UK Home Secretary doubles down on cops' deeply flawed facial recognition trials
1984 is not an instruction manual, and yet here we are
As if further indication was needed of Britain's slide into a surveillance state, Home Secretary Sajid Javid has backed highly flawed police trials of facial recognition cameras.
Speaking at the launch of tools to be used to combat online child abuse, he said it was right for forces to "be on top of the latest technology".
"I back the police in looking at technology and trialling it," he told the BBC. Javid added that "different types of facial recognition technology is being trialled especially by the Met at the moment and I think it's right they look at that,"
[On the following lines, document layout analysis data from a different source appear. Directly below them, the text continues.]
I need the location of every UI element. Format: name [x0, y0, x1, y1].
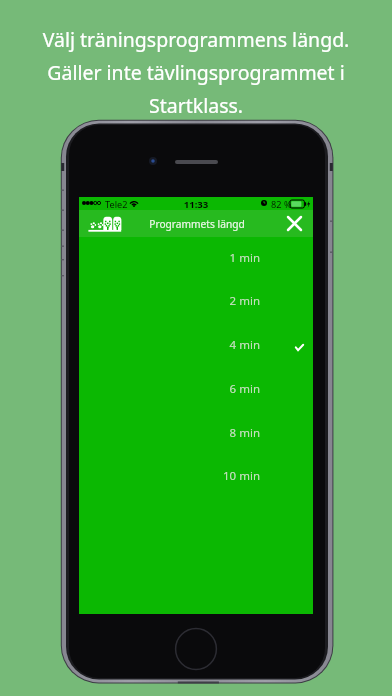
button[interactable]: Home: [79, 210, 129, 237]
staticText: 82 %: [271, 198, 292, 211]
staticText: 10 min: [79, 468, 260, 484]
button[interactable]: 2 min: [79, 279, 313, 323]
staticText: 11:33: [79, 198, 313, 211]
button[interactable]: 4 min: [79, 323, 313, 367]
button[interactable]: 8 min: [79, 411, 313, 455]
button[interactable]: Home button: [175, 628, 217, 670]
staticText: 8 min: [79, 425, 260, 441]
button[interactable]: Close: [278, 210, 310, 237]
staticText: 1 min: [79, 250, 260, 266]
button[interactable]: 1 min: [79, 236, 313, 280]
staticText: Programmets längd: [80, 217, 314, 231]
staticText: Tele2: [105, 198, 128, 211]
staticText: Välj träningsprogrammens längd. Gäller i…: [0, 26, 392, 119]
button[interactable]: 6 min: [79, 367, 313, 411]
staticText: 4 min: [79, 337, 260, 353]
button[interactable]: 10 min: [79, 454, 313, 498]
staticText: 2 min: [79, 293, 260, 309]
staticText: 6 min: [79, 381, 260, 397]
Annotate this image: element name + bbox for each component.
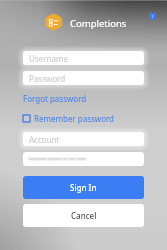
staticText: Cancel (71, 210, 97, 221)
button[interactable]: Cancel (23, 204, 144, 227)
staticText: Completions (70, 17, 127, 30)
button[interactable]: Forgot password (23, 93, 87, 104)
button[interactable] (23, 152, 144, 166)
staticText: Username (29, 53, 68, 64)
staticText: Password (29, 73, 66, 84)
button[interactable]: Password (23, 71, 144, 85)
button[interactable]: Remember password (23, 113, 115, 124)
button[interactable]: Account (23, 132, 144, 146)
staticText: Sign In (70, 182, 97, 193)
staticText: Account (29, 134, 60, 145)
staticText: Remember password (34, 113, 115, 124)
button[interactable]: Username (23, 51, 144, 65)
button[interactable]: Help (143, 6, 161, 24)
button[interactable]: Sign In (23, 176, 144, 199)
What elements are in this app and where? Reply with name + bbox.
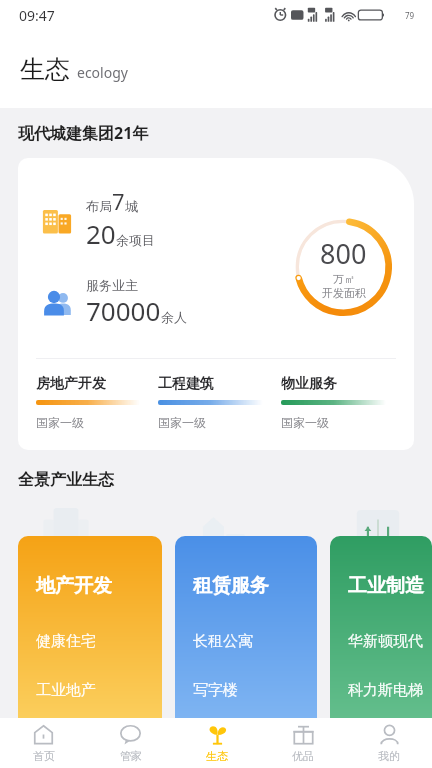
staticText: 国家一级 — [36, 415, 84, 430]
button[interactable]: 我的 — [346, 718, 432, 768]
button[interactable]: 布局 — [18, 158, 414, 450]
staticText: 全景产业生态 — [18, 470, 114, 490]
staticText: 服务业主 — [86, 277, 138, 293]
staticText: 布局 — [86, 198, 112, 214]
staticText: 20 — [86, 216, 116, 251]
staticText: 余项目 — [116, 232, 155, 248]
staticText: 工业地产 — [36, 681, 96, 700]
staticText: 70000 — [86, 293, 161, 328]
staticText: 我的 — [378, 749, 400, 763]
staticText: 开发面积 — [322, 286, 366, 300]
staticText: 租赁服务 — [193, 574, 269, 598]
staticText: 科力斯电梯 — [348, 681, 423, 700]
staticText: 09:47 — [19, 6, 55, 25]
staticText: 管家 — [120, 749, 142, 763]
staticText: 800 — [320, 235, 367, 272]
staticText: 城 — [125, 198, 138, 214]
staticText: 79 — [405, 10, 415, 21]
staticText: 余人 — [161, 309, 187, 325]
staticText: 首页 — [33, 749, 55, 763]
staticText: ecology — [77, 63, 128, 82]
button[interactable]: 工业制造 — [330, 508, 432, 718]
staticText: 优品 — [292, 749, 314, 763]
staticText: 国家一级 — [281, 415, 329, 430]
staticText: 华新顿现代 — [348, 632, 423, 651]
staticText: 健康住宅 — [36, 632, 96, 651]
button[interactable]: 生态 — [174, 718, 260, 768]
staticText: 工程建筑 — [158, 375, 214, 393]
button[interactable]: 管家 — [87, 718, 174, 768]
staticText: 万㎡ — [333, 272, 355, 286]
button[interactable]: 首页 — [0, 718, 87, 768]
staticText: 国家一级 — [158, 415, 206, 430]
button[interactable]: 租赁服务 — [175, 508, 317, 718]
staticText: 地产开发 — [36, 574, 112, 598]
staticText: 生态 — [206, 749, 228, 763]
staticText: 长租公寓 — [193, 632, 253, 651]
button[interactable]: 地产开发 — [18, 508, 162, 718]
staticText: 房地产开发 — [36, 375, 106, 393]
staticText: 现代城建集团21年 — [18, 122, 149, 144]
staticText: 工业制造 — [348, 574, 424, 598]
staticText: 物业服务 — [281, 375, 337, 393]
staticText: 生态 — [20, 54, 70, 85]
button[interactable]: 优品 — [260, 718, 346, 768]
staticText: 7 — [112, 186, 125, 216]
staticText: 写字楼 — [193, 681, 238, 700]
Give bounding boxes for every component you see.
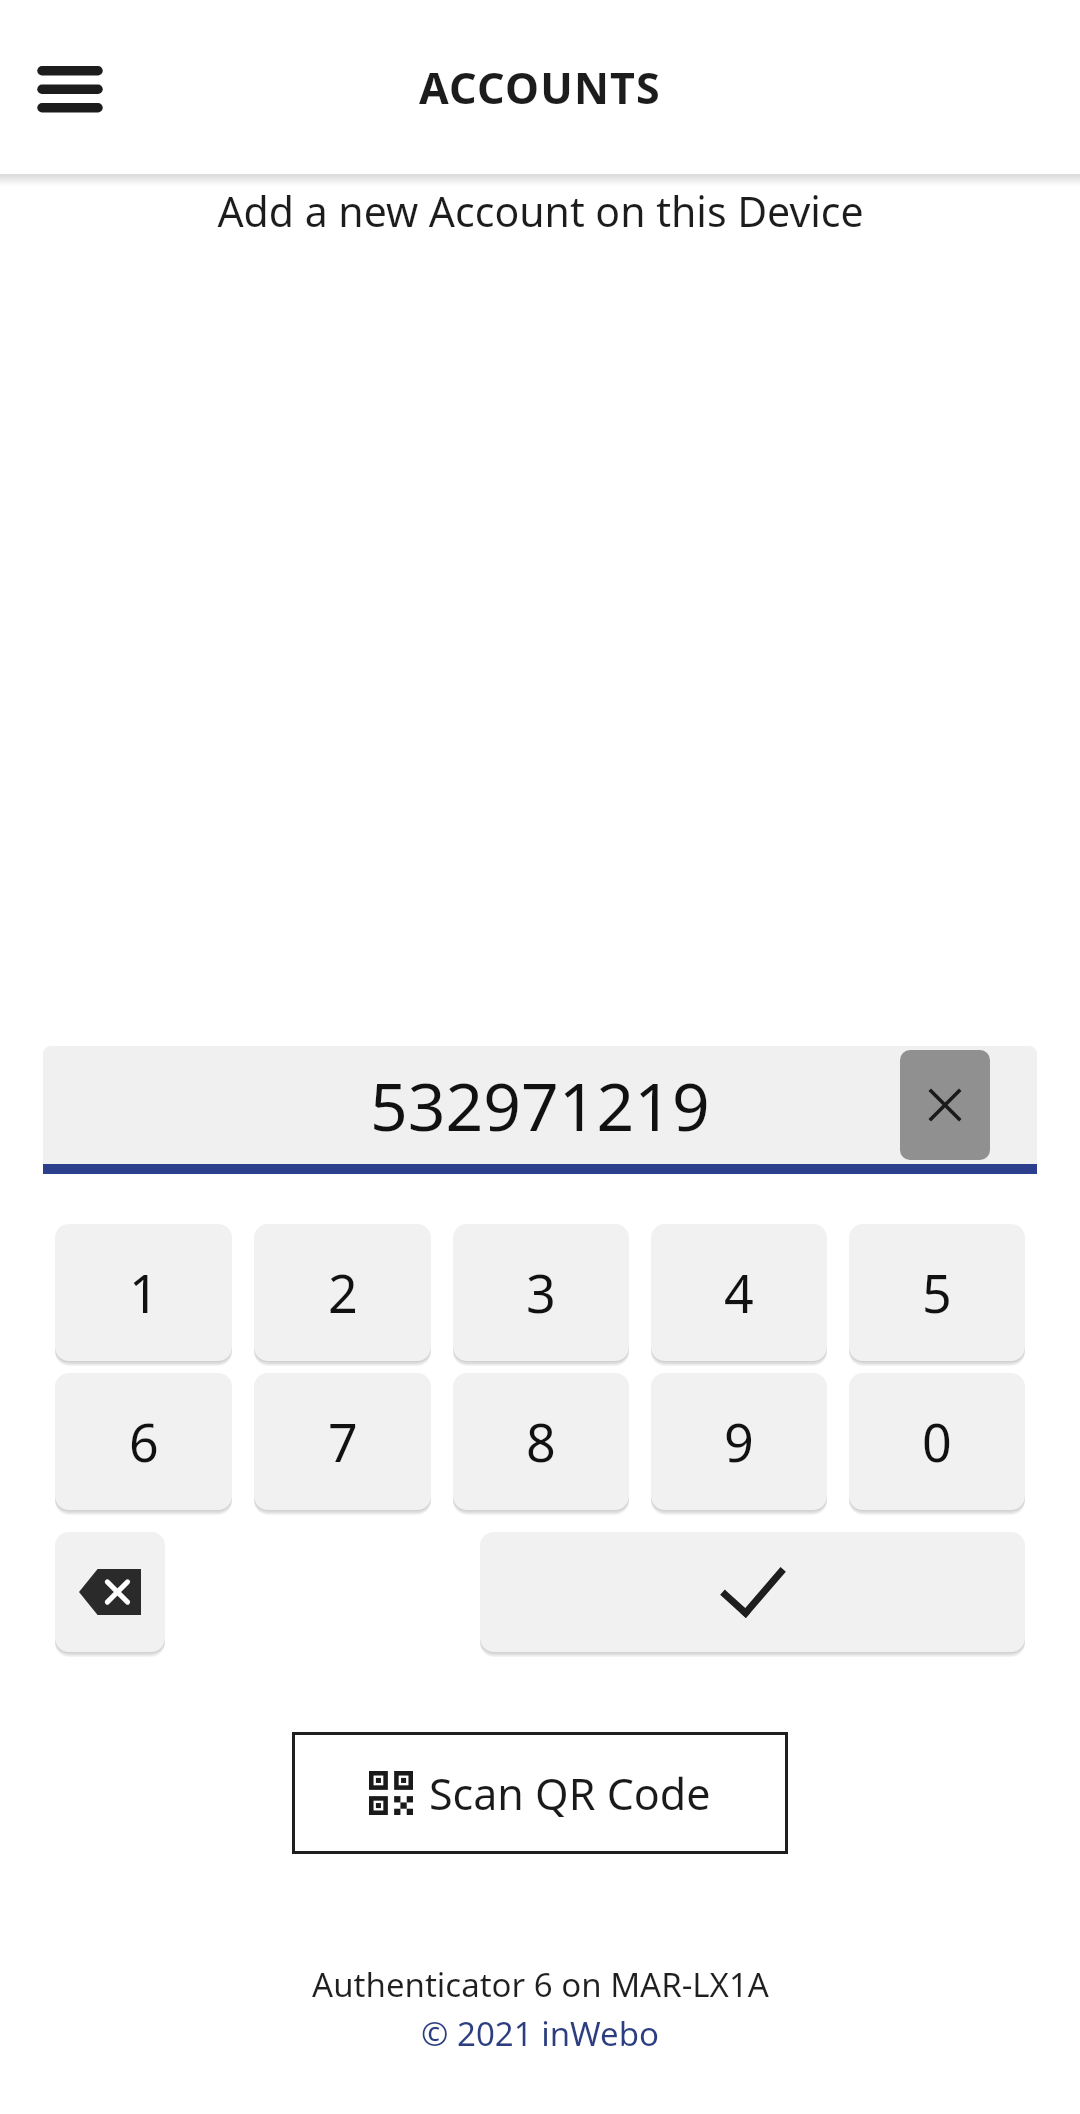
button[interactable]: 0 <box>849 1373 1025 1510</box>
other: Validate code <box>480 1532 1025 1652</box>
button[interactable]: 8 <box>453 1373 629 1510</box>
button[interactable]: 532971219 <box>43 1046 1037 1164</box>
staticText: Authenticator 6 on MAR-LX1A <box>312 1962 769 2007</box>
staticText: ACCOUNTS <box>419 58 661 117</box>
other: Backspace <box>55 1532 165 1652</box>
button[interactable]: Open navigation menu <box>28 45 112 129</box>
staticText: 4 <box>724 1257 754 1328</box>
staticText: 7 <box>328 1406 358 1477</box>
staticText: 3 <box>526 1257 556 1328</box>
staticText: 1 <box>129 1257 159 1328</box>
button[interactable]: 5 <box>849 1224 1025 1361</box>
button[interactable]: 1 <box>55 1224 232 1361</box>
button[interactable]: 3 <box>453 1224 629 1361</box>
button[interactable] <box>480 1532 1025 1652</box>
button[interactable]: Clear code <box>900 1050 990 1160</box>
staticText: Add a new Account on this Device <box>217 183 864 239</box>
button[interactable]: 9 <box>651 1373 827 1510</box>
staticText: 9 <box>724 1406 754 1477</box>
button[interactable]: 2 <box>254 1224 431 1361</box>
staticText: © 2021 inWebo <box>421 2011 659 2056</box>
button[interactable] <box>55 1532 165 1652</box>
button[interactable]: 6 <box>55 1373 232 1510</box>
staticText: 6 <box>129 1406 159 1477</box>
staticText: Scan QR Code <box>429 1764 711 1823</box>
staticText: 5 <box>922 1257 952 1328</box>
staticText: 532971219 <box>370 1060 710 1150</box>
button[interactable]: © 2021 inWebo <box>421 2011 659 2056</box>
staticText: 8 <box>526 1406 556 1477</box>
staticText: 2 <box>328 1257 358 1328</box>
button[interactable]: Scan QR Code <box>292 1732 788 1854</box>
button[interactable]: 4 <box>651 1224 827 1361</box>
staticText: 0 <box>922 1406 952 1477</box>
button[interactable]: 7 <box>254 1373 431 1510</box>
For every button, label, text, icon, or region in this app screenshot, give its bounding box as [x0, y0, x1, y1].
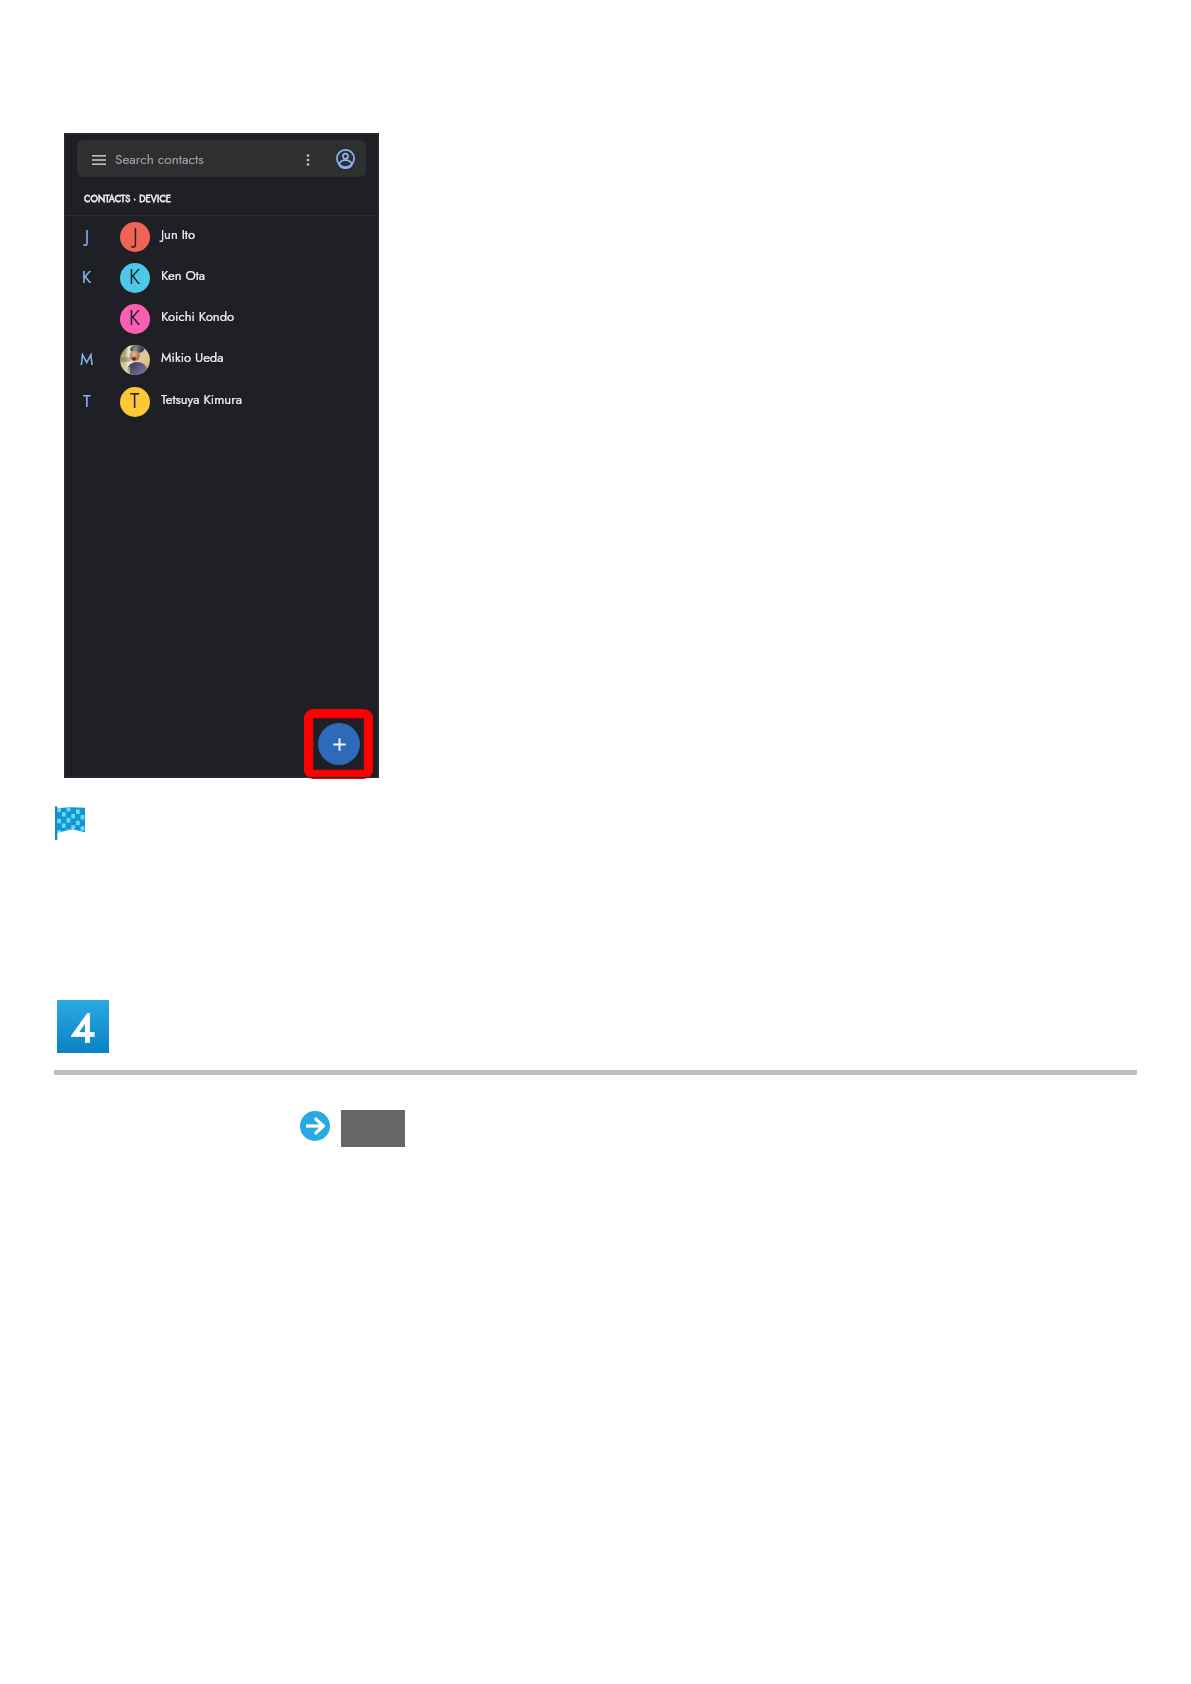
staticText: 4 [71, 998, 95, 1051]
staticText: K [129, 263, 141, 292]
staticText: CONTACTS · DEVICE [84, 192, 172, 205]
button[interactable]: Search contacts [77, 140, 366, 177]
staticText: Koichi Kondo [161, 307, 235, 326]
button[interactable]: Open navigation drawer [88, 149, 109, 170]
button[interactable]: K [64, 257, 379, 298]
staticText: Jun Ito [161, 225, 196, 244]
button[interactable]: J [64, 216, 379, 257]
button[interactable]: M [64, 339, 379, 380]
staticText: T [83, 389, 91, 413]
staticText: J [85, 224, 89, 248]
button[interactable]: Account [334, 147, 357, 170]
staticText: Ken Ota [161, 266, 206, 285]
staticText: K [82, 265, 92, 289]
staticText: Mikio Ueda [161, 348, 224, 367]
staticText: T [130, 387, 140, 416]
staticText: K [129, 304, 141, 333]
staticText: M [80, 347, 94, 371]
button[interactable]: More options [299, 151, 317, 169]
button[interactable]: K [64, 298, 379, 339]
staticText: Search contacts [115, 150, 204, 170]
staticText: J [133, 222, 138, 251]
button[interactable]: Create contact [318, 723, 360, 765]
button[interactable]: T [64, 381, 379, 422]
staticText: Tetsuya Kimura [161, 390, 242, 409]
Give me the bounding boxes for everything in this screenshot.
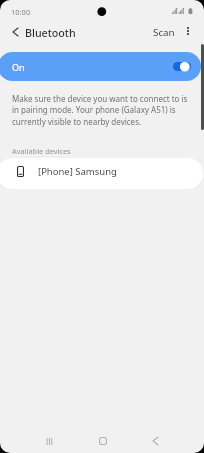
staticText: [Phone] Samsung — [38, 165, 117, 178]
staticText: Scan — [153, 26, 175, 39]
button[interactable]: Navigate up — [4, 20, 27, 43]
staticText: 10:00 — [11, 7, 31, 17]
button[interactable]: Back — [142, 429, 168, 453]
button[interactable]: Recents — [36, 429, 62, 453]
button[interactable]: [Phone] Samsung — [0, 158, 203, 189]
button[interactable]: On — [0, 52, 201, 81]
staticText: Bluetooth — [25, 26, 76, 41]
staticText: On — [12, 61, 25, 73]
button[interactable]: More options — [179, 20, 197, 42]
button[interactable]: Home — [90, 429, 116, 453]
staticText: Available devices — [12, 146, 71, 156]
staticText: Make sure the device you want to connect… — [12, 93, 192, 128]
button[interactable]: Scan — [149, 22, 179, 42]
"If they want to take it further it's also right that they come to government, we look at it carefully and we set out through Parliament how that can work."
However, a report by researchers at the University of Essex into the Met's facial recognition trials last week found that just eight correct matches were made out of 42 suggested.
The researchers were granted unprecedented access to the final six tests and concluded that not only is the technology highly inaccurate but its deployment is likely to be found "unlawful" if challenged in court.
An individual in Cardiff has already mounted a legal challenge to the use of facial recognition tech in public areas by South Wales Police - this was the first such case to be launched in the UK.
Javid's comments come hot on the heels of remarks by the head of London's Metropolitan Police union that the authoritarian Chinese government's use of facial recognition was "spot on".
Speaking on the BBC Essex Breakfast Show, Ken Marsh said: "Although China is a very intrusive country and I don't agree with a lot of what they do, they've got it absolutely correct. They're recognising individuals per second and they've got it spot on."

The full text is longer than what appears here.